Learning to read their behaviors and progress at they pace is key.
Part of the enjoyment is enjoying the journey as it progresses rather than trying to rush to reach a goal.*


----------



## SammySam (Nov 25, 2016)

I'm honestly sorry for the way I worded that post. I was tired at the time, so I didn't really think it through.

What I meant was:

I think they were cage bound, and I just want to give them time outside of the cage to explore, have freedom and just see their surroundings. I'm not setting a deadline. Three weeks is far from enough time. I just meant could it be possible that they'd have some form of progress within three weeks?

I'm taking it slowly, like a chick learning to walk and fly. Eventually, they'll figure it out, but they won't turn into an eagle and just glide across the sky.

Something is making me think that everyone made me believe Cilla is a bad bird when she's really never been given a chance. When she flew out of the cage the other night, she just landed on the floor and sat there. I went over to her, and she didn't run, hiss, strike or anything. Of course they were both screeching, but I knew why. It's stupid, but I think she's nicer than they made her out to be and maybe she is actually calmer than I thought.

I'm overthinking all of that, but that's just another topic.

I hope this is worded better, and makes more sense, but if not, please tell me.

Again, I'm sorry that it seemed like I was setting a deadline, but I'm not. I'm not rushing either.

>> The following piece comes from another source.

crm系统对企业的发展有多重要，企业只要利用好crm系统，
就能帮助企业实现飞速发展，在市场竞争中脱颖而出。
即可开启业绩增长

It was just a thought I had.

If I should wait longer, I definitely will. I know I won't get anywhere in three weeks, so what's the point in expecting something? I have faith in them and I know they can do it, but I'll let them go at their pace. I won't shove my hand in their face and force them to eat from my hand. That'll destroy any and all trust they've gained.

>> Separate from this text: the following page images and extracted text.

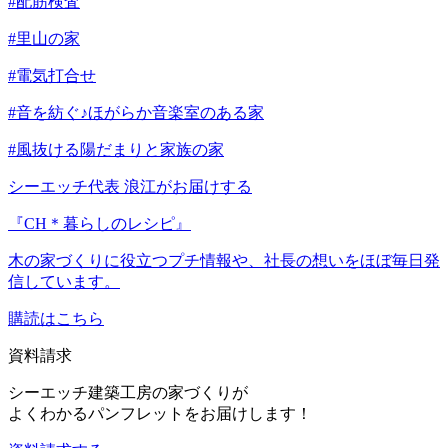
#配筋検査
#里山の家
#電気打合せ
#音を紡ぐ♪ほがらか音楽室のある家
#風抜ける陽だまりと家族の家
シーエッチ代表 浪江がお届けする
『CH＊暮らしのレシピ』
木の家づくりに役立つプチ情報や、社長の想いをほぼ毎日発
信しています。
購読はこちら
資料請求
シーエッチ建築工房の家づくりが
よくわかるパンフレットをお届けします！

So for the question I meant: would it hurt to just get them out of the cage and let them have a little freedom? And is it possible to progress between now and then? If not, that's okay. If yes, then that's okay too. Any progress at all will be outstanding.

Forgive me for the way I worded it, again, but I was tired and didn't think it through.
(sorry if I repeat things here but that's still a bad habit I have)

wow that was longer than I thought


----------



## FaeryBee (May 9, 2011)

*If you are going to be chasing them around trying to get them to return to the cage then I advise against it.

If you are able use positive reinforcement techniques to get the tiels to return to their cage, then yes - giving them out-of-cage time is definitely a good idea.*


----------